“The Democrats have no business picking up the House and the governorships, no business,” Mr. Emanuel said. “The fact is this was a blue wave with a red undertow.” The Democrats, he added, were building a “metropolitan majority,” a coalition of urban and suburban voters that he said would make it harder for the president to win a second term.
How the president will recalibrate, if at all, may become clearer in the days and weeks to come as he reshuffles his staff and cabinet and decides whether to force a showdown with the departing Republican Congress over money for his long-promised wall along the southern border, funds he seems unlikely to win once the Democrats formally take the reins in the House in January.
Moreover, the investigation into Russia’s interference in the 2016 election, which took a public pause during the fall campaign, may soon come to a climax, tempting the president to shut it down or fire Mr. Mueller as he has contemplated. Any such move would inflame the capital and potentially provoke House Democrats to use their new power to take action.
Mr. Trump, however, is a more flexible political figure than many, capable of shifting his position on a dime without worrying about looking consistent, and as a result, he could in theory decide to work with Democrats even at the risk of angering fellow Republicans. The same president who went from threatening nuclear war against North Korea’s leader to declaring that the two had fallen in love could conceivably reposition himself into a negotiator with Democrats.

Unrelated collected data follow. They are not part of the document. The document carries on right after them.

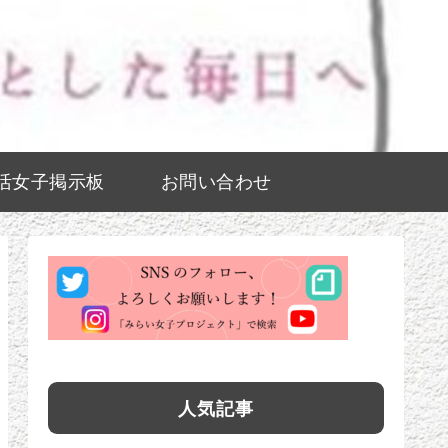
活女子掲示板
お問い合わせ
人気記事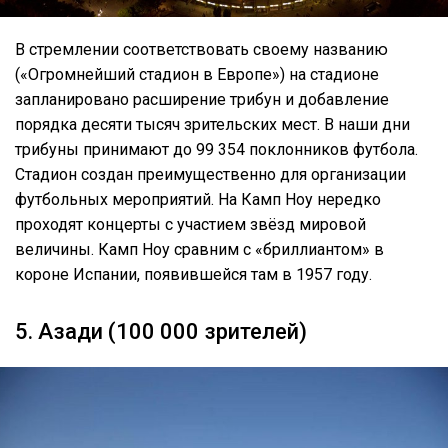
В стремлении соответствовать своему названию
(«Огромнейший стадион в Европе») на стадионе
запланировано расширение трибун и добавление
порядка десяти тысяч зрительских мест. В наши дни
трибуны принимают до 99 354 поклонников футбола.
Стадион создан преимущественно для организации
футбольных мероприятий. На Камп Ноу нередко
проходят концерты с участием звёзд мировой
величины. Камп Ноу сравним с «бриллиантом» в
короне Испании, появившейся там в 1957 году.
5. Азади (100 000 зрителей)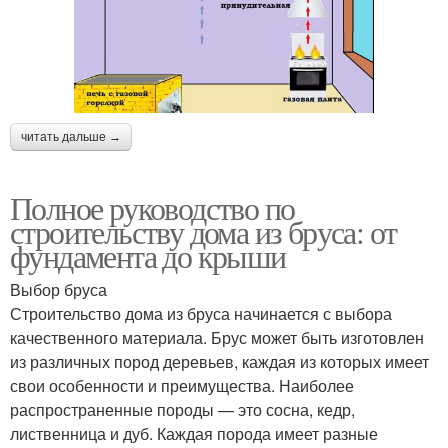
читать дальше →
Полное руководство по
строительству дома из бруса: от
фундамента до крыши
Выбор бруса
Строительство дома из бруса начинается с выбора
качественного материала. Брус может быть изготовлен
из различных пород деревьев, каждая из которых имеет
свои особенности и преимущества. Наиболее
распространенные породы — это сосна, кедр,
лиственница и дуб. Каждая порода имеет разные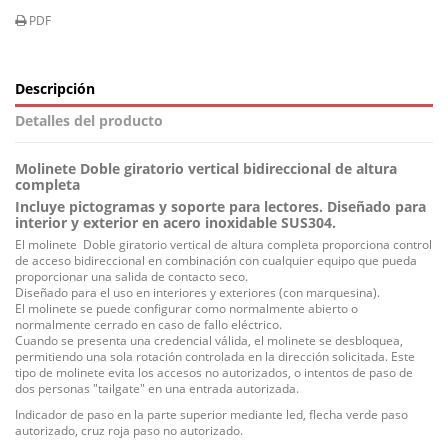
PDF
Descripción
Detalles del producto
Molinete Doble giratorio vertical bidireccional de altura
completa
Incluye pictogramas y soporte para lectores. Diseñado para
interior y exterior en acero inoxidable SUS304.
El molinete Doble giratorio vertical de altura completa proporciona control
de acceso bidireccional en combinación con cualquier equipo que pueda
proporcionar una salida de contacto seco.
Diseñado para el uso en interiores y exteriores (con marquesina).
El molinete se puede configurar como normalmente abierto o
normalmente cerrado en caso de fallo eléctrico.
Cuando se presenta una credencial válida, el molinete se desbloquea,
permitiendo una sola rotación controlada en la dirección solicitada. Este
tipo de molinete evita los accesos no autorizados, o intentos de paso de
dos personas "tailgate" en una entrada autorizada.
Indicador de paso en la parte superior mediante led, flecha verde paso
autorizado, cruz roja paso no autorizado.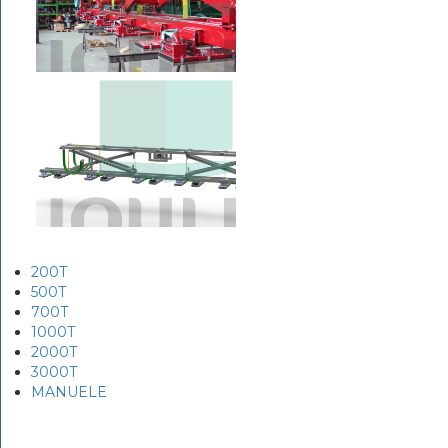
200T
500T
700T
1000T
2000T
3000T
MANUELE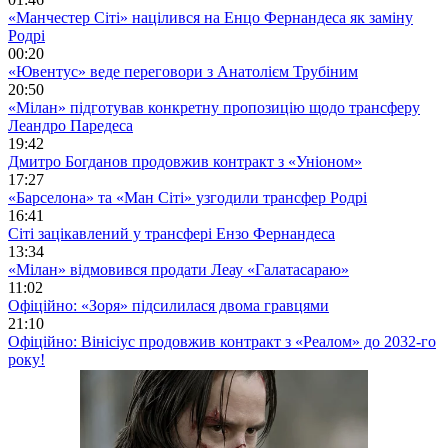
«Манчестер Сіті» націлився на Енцо Фернандеса як заміну
Родрі
00:20
«Ювентус» веде переговори з Анатолієм Трубіним
20:50
«Мілан» підготував конкретну пропозицію щодо трансферу
Леандро Паредеса
19:42
Дмитро Богданов продовжив контракт з «Уніоном»
17:27
«Барселона» та «Ман Сіті» узгодили трансфер Родрі
16:41
Сіті зацікавлений у трансфері Ензо Фернандеса
13:34
«Мілан» відмовився продати Леау «Галатасараю»
11:02
Офіційно: «Зоря» підсилилася двома гравцями
21:10
Офіційно: Вінісіус продовжив контракт з «Реалом» до 2032-го
року!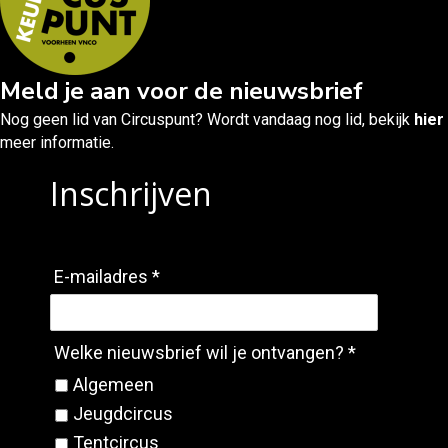
Meld je aan voor de nieuwsbrief
Nog geen lid van Circuspunt? Wordt vandaag nog lid, bekijk
hier
meer informatie.
Inschrijven
E-mailadres *
Welke nieuwsbrief wil je ontvangen? *
Algemeen
Jeugdcircus
Tentcircus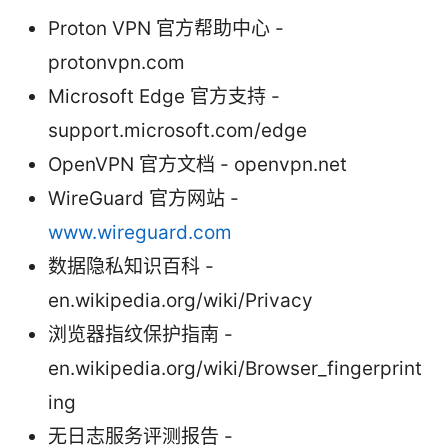
Proton VPN 官方帮助中心 -
protonvpn.com
Microsoft Edge 官方支持 -
support.microsoft.com/edge
OpenVPN 官方文档 - openvpn.net
WireGuard 官方网站 -
www.wireguard.com
数据隐私知识百科 -
en.wikipedia.org/wiki/Privacy
浏览器指纹保护指南 -
en.wikipedia.org/wiki/Browser_fingerprint
ing
无日志服务评测报告 -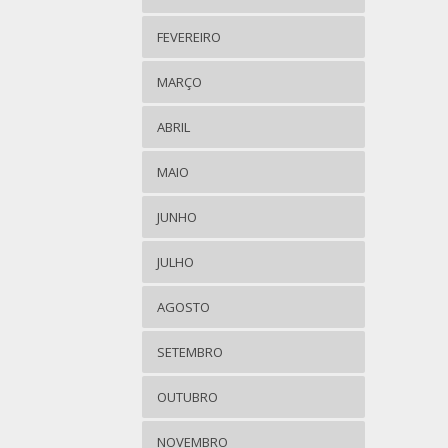
FEVEREIRO
MARÇO
ABRIL
MAIO
JUNHO
JULHO
AGOSTO
SETEMBRO
OUTUBRO
NOVEMBRO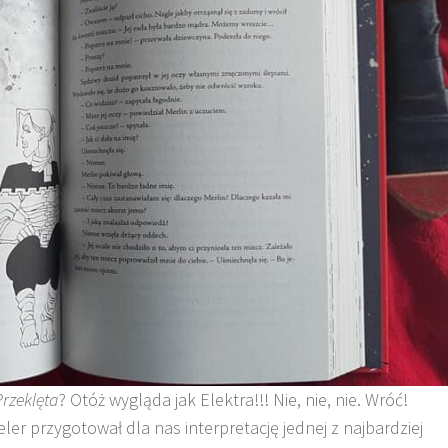
Przeklęta
? Otóż wygląda jak Elektra!!! Nie, nie, nie. Wróć!
er przygotował dla nas interpretację jednej z najbardziej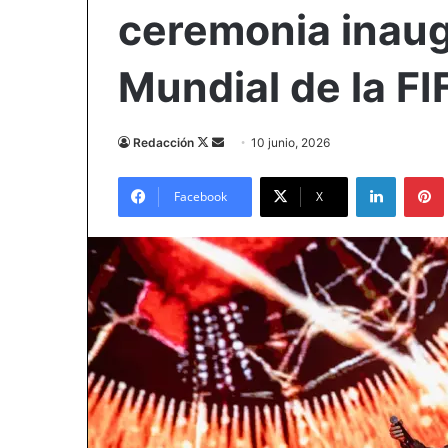
ceremonia inaug
Mundial de la F
Follow
Send
Redacción
10 junio, 2026
on
an
LinkedIn
X
email
Facebook
X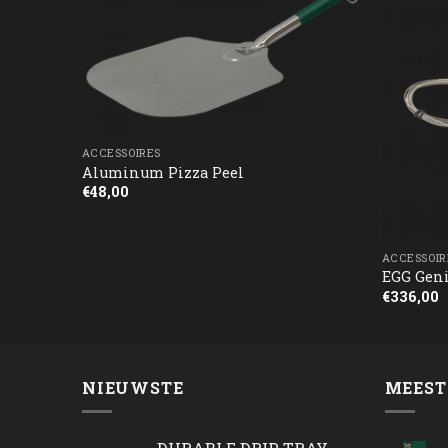
ACCESSOIRES
Aluminum Pizza Peel
€
48,00
ACCESSOIR
EGG Gen
€
336,00
NIEUWSTE
MEEST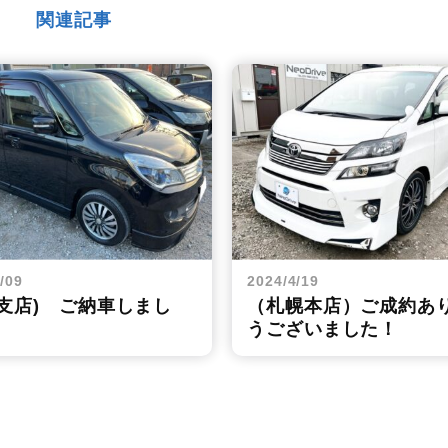
関連記事
/09
2024/4/19
館支店) ご納車しまし
（札幌本店）ご成約あ
うございました！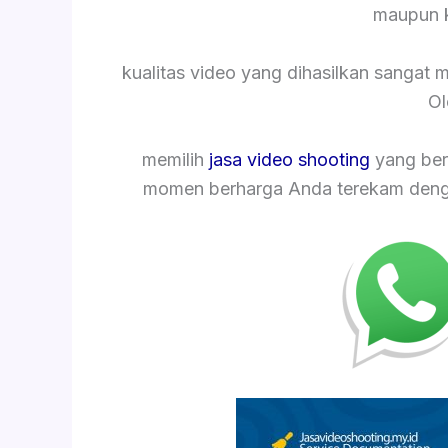
maupun k
kualitas video yang dihasilkan sangat
Ol
memilih
jasa video shooting
yang ber
momen berharga Anda terekam dengan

“Democrats winning the House provides a silver lining for the president in that he could craft bipartisan solutions for prescription drug costs and infrastructure,” said Sara Fagen, a former White House political director under Mr. Bush. “But it also means members of his administration will spend many, many hours dealing with investigations, including answering questions under subpoena.”
Mr. Trump also retains the power to set foreign policy as other presidents did during times of clashes with Congress and indeed, he leaves on Friday for a weekend in Paris, where he will join other world leaders in marking the 100th anniversary of the end of World War I.